Sufficient income to support the monthly mortgage payment enough cash in hand verified to meet the signal enough cash to cover normal closed costs and related costs (explained below) a good Fund of credit indicating its history of payment or willingness to pay sufficient value valuation that shows the House is at least equal to the purchase price at times a reserve of cash equivalent of two months of payments mortgage calls to clean your credit closed costs or the costs of the establishment they are paid when the home buyer and seller are to exchange the necessary papers so that the House be transferred legally. On average closed costs run approximately 2% to 3% of the price of housing. This percentage may vary depending on where you live and your free credit report.
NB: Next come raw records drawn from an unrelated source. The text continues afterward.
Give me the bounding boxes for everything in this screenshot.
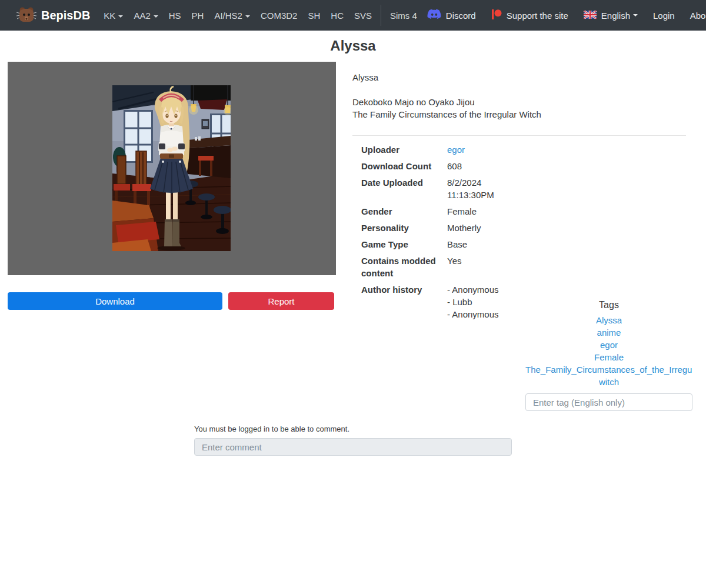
comment-input xyxy=(194,438,512,456)
nav-item-sh[interactable]: SH xyxy=(302,7,325,24)
nav-item-aa2[interactable]: AA2 xyxy=(128,7,163,24)
report-button[interactable]: Report xyxy=(228,292,334,310)
row-value: egor xyxy=(447,143,686,156)
table-row: Download Count 608 xyxy=(352,158,686,174)
row-value: Yes xyxy=(447,255,686,279)
row-value: Motherly xyxy=(447,222,686,234)
nav-item-hc[interactable]: HC xyxy=(325,7,349,24)
row-label: Personality xyxy=(361,222,447,234)
character-card-panel xyxy=(8,62,336,275)
patreon-icon xyxy=(491,9,502,21)
table-row: Date Uploaded 8/2/2024 11:13:30PM xyxy=(352,174,686,203)
chevron-down-icon xyxy=(633,14,638,16)
details-table: Uploader egor Download Count 608 Date Up… xyxy=(352,141,686,322)
nav-menu: KK AA2 HS PH AI/HS2 COM3D2 SH HC SVS Sim… xyxy=(98,5,422,26)
tag-link-egor[interactable]: egor xyxy=(600,339,618,351)
nav-item-sims4[interactable]: Sims 4 xyxy=(385,7,422,24)
row-label: Game Type xyxy=(361,238,447,250)
character-image[interactable] xyxy=(112,85,231,251)
row-value: 8/2/2024 11:13:30PM xyxy=(447,176,686,201)
navbar-right: Discord Support the site En xyxy=(422,5,706,25)
navbar: BepisDB KK AA2 HS PH AI/HS2 COM3D2 SH HC… xyxy=(0,0,706,31)
row-label: Download Count xyxy=(361,160,447,172)
character-description: Dekoboko Majo no Oyako Jijou The Family … xyxy=(352,96,686,121)
discord-label: Discord xyxy=(446,11,476,21)
row-label: Date Uploaded xyxy=(361,176,447,201)
chevron-down-icon xyxy=(245,15,250,18)
nav-item-hs[interactable]: HS xyxy=(164,7,187,24)
row-label: Contains modded content xyxy=(361,255,447,279)
row-label: Gender xyxy=(361,205,447,218)
chevron-down-icon xyxy=(154,15,158,18)
login-link[interactable]: Login xyxy=(648,7,680,24)
nav-item-svs[interactable]: SVS xyxy=(349,7,377,24)
uk-flag-icon xyxy=(584,11,597,21)
uploader-link[interactable]: egor xyxy=(447,145,465,155)
language-selector[interactable]: English xyxy=(579,7,642,24)
character-info: Alyssa Dekoboko Majo no Oyako Jijou The … xyxy=(352,71,686,322)
row-value: Base xyxy=(447,238,686,250)
comments-section: You must be logged in to be able to comm… xyxy=(194,425,512,456)
description-line-2: The Family Circumstances of the Irregula… xyxy=(352,108,686,121)
description-line-1: Dekoboko Majo no Oyako Jijou xyxy=(352,96,686,108)
nav-separator xyxy=(381,5,381,26)
page-title: Alyssa xyxy=(0,38,706,54)
row-value: 608 xyxy=(447,160,686,172)
divider xyxy=(352,135,686,136)
table-row: Contains modded content Yes xyxy=(352,252,686,281)
tag-link-female[interactable]: Female xyxy=(594,351,624,363)
row-label: Uploader xyxy=(361,143,447,156)
table-row: Uploader egor xyxy=(352,141,686,158)
table-row: Gender Female xyxy=(352,203,686,219)
nav-item-kk[interactable]: KK xyxy=(98,7,128,24)
discord-link[interactable]: Discord xyxy=(422,5,481,25)
row-value: Female xyxy=(447,205,686,218)
login-required-notice: You must be logged in to be able to comm… xyxy=(194,425,512,433)
tag-link-witch[interactable]: witch xyxy=(599,376,619,388)
chevron-down-icon xyxy=(118,15,123,18)
table-row: Game Type Base xyxy=(352,236,686,252)
table-row: Personality Motherly xyxy=(352,219,686,236)
tag-link-series[interactable]: The_Family_Circumstances_of_the_Irregula… xyxy=(525,363,692,376)
nav-item-com3d2[interactable]: COM3D2 xyxy=(255,7,303,24)
nav-item-aihs2[interactable]: AI/HS2 xyxy=(209,7,255,24)
tag-link-alyssa[interactable]: Alyssa xyxy=(596,314,622,326)
support-link[interactable]: Support the site xyxy=(487,6,573,25)
hamster-logo-icon xyxy=(16,6,36,25)
row-label: Author history xyxy=(361,283,447,320)
support-label: Support the site xyxy=(507,11,568,21)
language-label: English xyxy=(601,11,630,21)
character-name: Alyssa xyxy=(352,71,686,83)
nav-item-ph[interactable]: PH xyxy=(187,7,209,24)
tags-section: Tags Alyssa anime egor Female The_Family… xyxy=(525,299,692,411)
tags-heading: Tags xyxy=(599,299,619,311)
tag-input[interactable] xyxy=(525,393,692,411)
about-link[interactable]: About xyxy=(685,7,706,24)
discord-icon xyxy=(427,9,441,22)
brand-link[interactable]: BepisDB xyxy=(16,6,90,25)
tag-link-anime[interactable]: anime xyxy=(597,326,621,339)
brand-title: BepisDB xyxy=(41,9,90,22)
download-button[interactable]: Download xyxy=(8,292,222,310)
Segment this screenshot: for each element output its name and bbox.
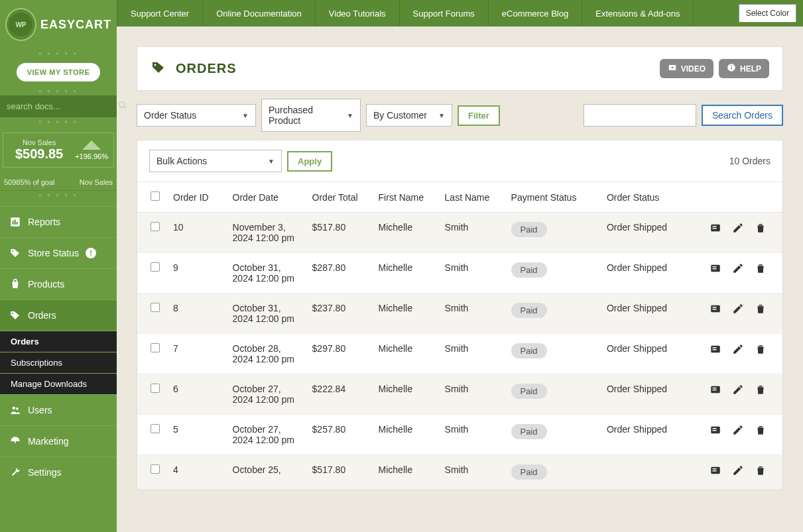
svg-point-9: [16, 407, 19, 410]
chevron-down-icon: ▼: [347, 112, 353, 119]
brand-logo-text: WP: [9, 13, 32, 36]
orders-subnav: Orders Subscriptions Manage Downloads: [0, 331, 117, 394]
cell-last-name: Smith: [438, 253, 505, 293]
row-checkbox[interactable]: [151, 464, 160, 474]
select-color-button[interactable]: Select Color: [739, 4, 796, 23]
row-checkbox[interactable]: [151, 222, 160, 231]
delete-icon[interactable]: [755, 343, 767, 357]
view-icon[interactable]: [710, 343, 721, 357]
video-button[interactable]: VIDEO: [660, 59, 713, 78]
select-all-checkbox[interactable]: [151, 191, 160, 201]
delete-icon[interactable]: [755, 262, 767, 276]
edit-icon[interactable]: [732, 384, 744, 398]
cell-order-id: 8: [166, 293, 226, 334]
topbar-online-docs[interactable]: Online Documentation: [203, 0, 316, 27]
topbar-support-forums[interactable]: Support Forums: [400, 0, 489, 27]
svg-point-8: [13, 407, 16, 410]
search-docs[interactable]: [0, 95, 117, 117]
goal-percent: 50985% of goal: [4, 178, 54, 186]
cell-last-name: Smith: [438, 213, 505, 253]
bulk-actions-select-label: Bulk Actions: [156, 156, 207, 166]
delete-icon[interactable]: [755, 303, 767, 317]
cell-first-name: Michelle: [372, 415, 438, 455]
help-button[interactable]: HELP: [719, 59, 769, 78]
edit-icon[interactable]: [732, 464, 744, 478]
cell-order-total: $257.80: [306, 415, 372, 455]
apply-button[interactable]: Apply: [287, 151, 332, 172]
subnav-manage-downloads[interactable]: Manage Downloads: [0, 374, 117, 394]
by-customer-select[interactable]: By Customer ▼: [366, 104, 452, 127]
edit-icon[interactable]: [732, 424, 744, 438]
divider-dots: ● ● ● ● ●: [0, 87, 117, 95]
cell-last-name: Smith: [438, 374, 505, 415]
svg-rect-37: [713, 470, 717, 472]
purchased-product-select-label: Purchased Product: [269, 105, 341, 126]
row-checkbox[interactable]: [151, 343, 160, 352]
page-title: ORDERS: [176, 61, 237, 76]
purchased-product-select[interactable]: Purchased Product ▼: [261, 99, 361, 132]
bulk-actions-select[interactable]: Bulk Actions ▼: [149, 150, 282, 172]
delete-icon[interactable]: [755, 384, 767, 398]
cell-first-name: Michelle: [372, 374, 438, 415]
search-orders-button[interactable]: Search Orders: [702, 105, 783, 126]
svg-rect-27: [713, 347, 717, 348]
nav-settings[interactable]: Settings: [0, 457, 117, 488]
nav-users[interactable]: Users: [0, 395, 117, 425]
edit-icon[interactable]: [732, 262, 744, 276]
table-row: 9 October 31, 2024 12:00 pm $287.80 Mich…: [137, 253, 782, 293]
cell-order-date: October 28, 2024 12:00 pm: [226, 334, 306, 374]
svg-rect-33: [713, 428, 717, 429]
delete-icon[interactable]: [755, 464, 767, 478]
cell-first-name: Michelle: [372, 334, 438, 374]
orders-count: 10 Orders: [729, 156, 771, 166]
filter-button[interactable]: Filter: [458, 105, 500, 126]
edit-icon[interactable]: [732, 343, 744, 357]
stats-amount: $509.85: [9, 146, 70, 162]
view-icon[interactable]: [710, 222, 721, 236]
view-icon[interactable]: [710, 303, 721, 317]
table-row: 10 November 3, 2024 12:00 pm $517.80 Mic…: [137, 213, 782, 253]
cell-last-name: Smith: [438, 293, 505, 334]
chevron-down-icon: ▼: [268, 158, 275, 165]
view-icon[interactable]: [710, 424, 721, 438]
nav-store-status[interactable]: Store Status !: [0, 238, 117, 268]
topbar-support-center[interactable]: Support Center: [117, 0, 203, 27]
nav-products[interactable]: Products: [0, 269, 117, 299]
view-icon[interactable]: [710, 464, 721, 478]
delete-icon[interactable]: [755, 222, 767, 236]
edit-icon[interactable]: [732, 303, 744, 317]
payment-badge: Paid: [511, 464, 547, 480]
cell-order-id: 9: [166, 253, 226, 293]
topbar-extensions[interactable]: Extensions & Add-ons: [582, 0, 694, 27]
order-status-select[interactable]: Order Status ▼: [137, 104, 256, 127]
nav-reports[interactable]: Reports: [0, 207, 117, 237]
cell-order-total: $297.80: [306, 334, 372, 374]
search-docs-input[interactable]: [7, 101, 118, 111]
col-order-id: Order ID: [166, 182, 226, 213]
view-my-store-button[interactable]: VIEW MY STORE: [17, 63, 101, 81]
subnav-subscriptions[interactable]: Subscriptions: [0, 352, 117, 373]
row-checkbox[interactable]: [151, 303, 160, 312]
delete-icon[interactable]: [755, 424, 767, 438]
search-orders-input[interactable]: [584, 104, 696, 127]
edit-icon[interactable]: [732, 222, 744, 236]
nav-marketing[interactable]: Marketing: [0, 426, 117, 456]
row-checkbox[interactable]: [151, 424, 160, 433]
cell-order-id: 10: [166, 213, 226, 253]
cell-first-name: Michelle: [372, 213, 438, 253]
help-button-label: HELP: [740, 64, 761, 74]
cell-order-date: October 27, 2024 12:00 pm: [226, 415, 306, 455]
svg-rect-28: [713, 349, 717, 350]
row-checkbox[interactable]: [151, 262, 160, 272]
col-payment-status: Payment Status: [505, 182, 600, 213]
topbar-blog[interactable]: eCommerce Blog: [489, 0, 582, 27]
view-icon[interactable]: [710, 262, 721, 276]
subnav-orders[interactable]: Orders: [0, 331, 117, 352]
row-checkbox[interactable]: [151, 384, 160, 393]
main-nav: Reports Store Status ! Products Orders O…: [0, 206, 117, 488]
nav-orders[interactable]: Orders: [0, 300, 117, 331]
topbar-video-tutorials[interactable]: Video Tutorials: [316, 0, 400, 27]
view-icon[interactable]: [710, 384, 721, 398]
svg-rect-24: [713, 307, 717, 308]
cell-order-date: October 27, 2024 12:00 pm: [226, 374, 306, 415]
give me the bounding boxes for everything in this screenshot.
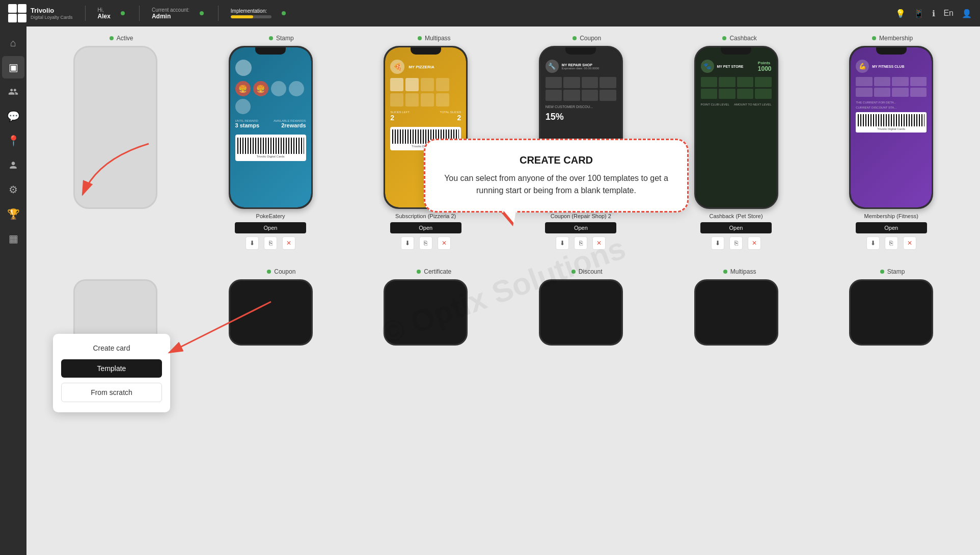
bottom-label-stamp: Stamp <box>820 268 965 275</box>
card-open-btn-multipass[interactable]: Open <box>390 222 461 233</box>
bottom-label-coupon: Coupon <box>209 268 353 275</box>
label-stamp-text: Stamp <box>276 35 294 42</box>
user-greeting: Hi, Alex <box>98 7 111 20</box>
card-name-membership: Membership (Fitness) <box>864 213 918 219</box>
dot-b-stamp <box>880 270 884 274</box>
bottom-section-labels: Coupon Certificate Discount Multipass St… <box>26 260 980 275</box>
bottom-label-discount-text: Discount <box>579 268 603 275</box>
copy-icon-multipass[interactable]: ⎘ <box>419 236 432 250</box>
sidebar-item-home[interactable]: ⌂ <box>2 32 24 54</box>
delete-icon-membership[interactable]: ✕ <box>903 236 916 250</box>
sidebar-item-users[interactable] <box>2 81 24 103</box>
bottom-card-4 <box>663 279 810 346</box>
template-button[interactable]: Template <box>61 359 162 378</box>
screen-cashback: 🐾 MY PET STORE Points1000 <box>696 47 777 207</box>
dot-b-discount <box>571 270 576 274</box>
sidebar: ⌂ ▣ 💬 📍 ⚙ 🏆 ▦ <box>0 27 26 555</box>
card-open-btn-coupon[interactable]: Open <box>545 222 616 233</box>
dot-membership <box>872 36 876 40</box>
dot-multipass <box>418 36 422 40</box>
card-col-membership: 💪 MY FITNESS CLUB <box>818 46 965 250</box>
sidebar-item-apps[interactable]: ▦ <box>2 227 24 250</box>
download-icon-cashback[interactable]: ⬇ <box>711 236 724 250</box>
card-name-coupon: Coupon (Repair Shop) 2 <box>551 213 611 219</box>
empty-card-col <box>42 46 189 250</box>
download-icon-membership[interactable]: ⬇ <box>866 236 880 250</box>
callout-text: You can select from anyone of the over 1… <box>444 172 669 197</box>
dot-stamp <box>269 36 273 40</box>
bottom-label-multipass-text: Multipass <box>730 268 756 275</box>
sidebar-item-location[interactable]: 📍 <box>2 129 24 152</box>
card-icons-coupon: ⬇ ⎘ ✕ <box>556 236 606 250</box>
download-icon-coupon[interactable]: ⬇ <box>556 236 569 250</box>
callout-title: CREATE CARD <box>444 154 669 166</box>
copy-icon-cashback[interactable]: ⎘ <box>729 236 743 250</box>
notch-cashback <box>721 47 751 55</box>
impl-status-dot <box>282 11 286 15</box>
nav-icon-group: 💡 📱 ℹ En 👤 <box>895 9 972 18</box>
delete-icon-coupon[interactable]: ✕ <box>592 236 606 250</box>
copy-icon-stamp[interactable]: ⎘ <box>264 236 277 250</box>
top-section-labels: Active Stamp Multipass Coupon Cashback M… <box>26 27 980 42</box>
implementation-bar <box>231 15 271 18</box>
delete-icon-cashback[interactable]: ✕ <box>748 236 761 250</box>
dot-b-multipass <box>723 270 727 274</box>
bottom-label-certificate: Certificate <box>362 268 506 275</box>
top-navigation: Trivolio Digital Loyalty Cards Hi, Alex … <box>0 0 980 27</box>
label-coupon: Coupon <box>514 35 659 42</box>
phone-cashback: 🐾 MY PET STORE Points1000 <box>694 46 778 209</box>
nav-divider-2 <box>139 6 140 21</box>
bulb-icon[interactable]: 💡 <box>895 9 906 18</box>
label-active-text: Active <box>117 35 133 42</box>
sidebar-item-messages[interactable]: 💬 <box>2 105 24 127</box>
callout-tail-border <box>501 213 515 226</box>
download-icon-multipass[interactable]: ⬇ <box>401 236 414 250</box>
label-cashback-text: Cashback <box>729 35 756 42</box>
delete-icon-stamp[interactable]: ✕ <box>282 236 295 250</box>
label-multipass-text: Multipass <box>425 35 451 42</box>
from-scratch-button[interactable]: From scratch <box>61 383 162 402</box>
app-layout: ⌂ ▣ 💬 📍 ⚙ 🏆 ▦ © Optix Solutions Active <box>0 27 980 555</box>
language-icon[interactable]: En <box>943 9 954 18</box>
nav-divider-3 <box>218 6 219 21</box>
sidebar-item-rewards[interactable]: 🏆 <box>2 203 24 225</box>
card-icons-stamp: ⬇ ⎘ ✕ <box>246 236 295 250</box>
card-open-btn-membership[interactable]: Open <box>856 222 927 233</box>
callout-tooltip: CREATE CARD You can select from anyone o… <box>424 139 689 213</box>
label-membership-text: Membership <box>879 35 913 42</box>
delete-icon-multipass[interactable]: ✕ <box>438 236 451 250</box>
app-subtitle: Digital Loyalty Cards <box>31 15 73 20</box>
logo: Trivolio Digital Loyalty Cards <box>8 4 73 22</box>
dot-b-certificate <box>417 270 421 274</box>
card-col-stamp: 🍔 🍔 UNTIL REWARD3 stamps AVAILABLE REWAR… <box>197 46 344 250</box>
avatar-icon[interactable]: 👤 <box>962 9 972 18</box>
sidebar-item-settings[interactable]: ⚙ <box>2 178 24 201</box>
user-status-dot <box>121 11 125 15</box>
phone-icon[interactable]: 📱 <box>914 9 924 18</box>
sidebar-item-account[interactable] <box>2 154 24 176</box>
sidebar-item-cards[interactable]: ▣ <box>2 56 24 78</box>
label-coupon-text: Coupon <box>580 35 601 42</box>
main-content: © Optix Solutions Active Stamp Multipass… <box>26 27 980 555</box>
card-open-btn-stamp[interactable]: Open <box>235 222 306 233</box>
info-icon[interactable]: ℹ <box>932 9 935 18</box>
label-multipass: Multipass <box>362 35 506 42</box>
card-icons-multipass: ⬇ ⎘ ✕ <box>401 236 451 250</box>
card-name-cashback: Cashback (Pet Store) <box>709 213 763 219</box>
implementation-fill <box>231 15 253 18</box>
card-name-multipass: Subscription (Pizzeria 2) <box>395 213 456 219</box>
logo-grid <box>8 4 26 22</box>
nav-divider-1 <box>85 6 86 21</box>
copy-icon-coupon[interactable]: ⎘ <box>574 236 587 250</box>
bottom-card-2 <box>352 279 499 346</box>
notch-membership <box>876 47 907 55</box>
copy-icon-membership[interactable]: ⎘ <box>885 236 898 250</box>
bottom-card-5 <box>818 279 965 346</box>
app-name: Trivolio <box>31 7 73 15</box>
cards-row-2 <box>26 275 980 346</box>
card-open-btn-cashback[interactable]: Open <box>700 222 772 233</box>
bottom-card-3 <box>507 279 655 346</box>
download-icon-stamp[interactable]: ⬇ <box>246 236 259 250</box>
screen-stamp: 🍔 🍔 UNTIL REWARD3 stamps AVAILABLE REWAR… <box>230 47 311 207</box>
bottom-label-discount: Discount <box>514 268 659 275</box>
Closed costs include the title search of the fee for recording of the fee of the lawyer of the valuation of a paid homeowner insurance fee in advance fee creations points of loan (if not already paid) and secure mortgage of the commissions of the agent of the tax adjustments of insurance (if you are putting less than 20% down) and other costs. Your mortgage professional will give you a more accurate estimate of their closed costs. The points are loads of Finance estimated at closing. Each point equals 1% of the amount of.

E.g. 2 points equal $2000 $100000 on a loan. The companies can charge 1 2 or 3 points in upfront cost in addition to the signal. More points you pay lower your interest rate will be. In some cases, you may be able to finance points. How much of a mortgage can you afford so? There are two basic formulae of general use determine how much of a mortgage you can reasonably afford. These formulas are called qualifying ratios because they estimate the amount of money you should spend on mortgage payments in relation to your income and other costs.